"The Via Dolorosa via Municipal Court" ~ Fr. Jim Schmitmeyer



Jesus did not shun the work of the dock, the dust of the field or the din of the marketplace. His preaching rang with references to the work-a-day world. Because of this, his words had immediate appeal and lasting effect.

In imitation of the Lord’s approach to sermon preparation, I occasionally ask parishioners if I might visit them at their place of work and, if possible, shadow them for an hour or two.

Call it “preacher as free-lance reporter.”

Last spring, in preparation for Lent, I asked a parishioner named Don if I could join him on the job. He was pleased to oblige. His position? Bailiff at a municipal court.

I arrived early. The seating arrangement in the courtroom looked familiar: wooden pews. Tables, podiums, a vaulted ceiling and recessed lighting imbued the entire room with a churchlike atmosphere.

The congregation of alleged sinners arrived and the atmosphere quickly changed from communion to justice. Court personnel rushed through a full docket of offenses: domestic violence, solicitation, driving under the influence, vehicular homicide.

The experience helped me appreciate what Don does for a living. But the main reason I’d asked to accompany him to work was the hope of witnessing an expungement. This action of the court clears a one-time misdemeanor conviction from the record and affords the offender a new start.

Don had informed me of this procedure a few weeks earlier and I thought it would make a compelling illustration of mercy.

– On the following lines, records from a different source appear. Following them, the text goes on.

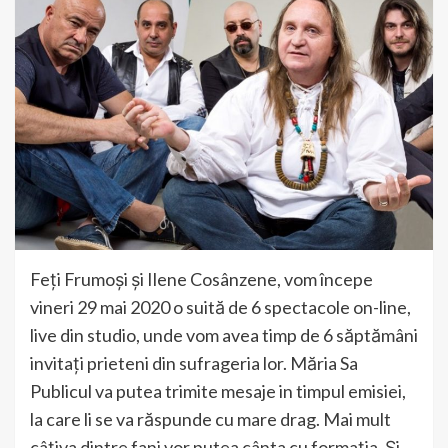
Feți Frumoși și Ilene Cosânzene, vom începe
vineri 29 mai 2020 o suită de 6 spectacole on-line,
live din studio, unde vom avea timp de 6 săptămâni
invitați prieteni din sufrageria lor. Măria Sa
Publicul va putea trimite mesaje in timpul emisiei,
la care li se va răspunde cu mare drag. Mai mult
câțiva dintre fani vor putea cânta cu formația. Și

No expungements appeared on the docket that day. God, it seems, had other plans. Like the message Jeremiah received at the potter’s shop, the word I received at the court had little to do with my pre-laid plans.

As I sat in the courtroom and observed the slouched shoulders and shuffling feet, the reality of sin and its corrosive effect grew more and more evident to me.

The tattered procession recalled the Way of the Cross, but it wasn’t Veronica that I saw. Nor was it Simon of Cyrene lifting the Cross to ease the Lord’s burden. Rather, it was an image of the Lord himself joining the line of drunken drivers, prostitutes and other trespassers. The Lord himself, saddened and burdened with the weight of human sin.

It was our sins that he carried, our offences he bore.

I’m not sure how the day in the courtroom will affect my preaching. I do know this: sharing in the work-a-day life of my parishioners enables me to interpret the Word of God in light of the lived experience of my listeners. My brief insight into the world as seen through a bailiff’s eyes will affect how I preach the power of Lent as much—if not more—than anything I read in the comfort of my study.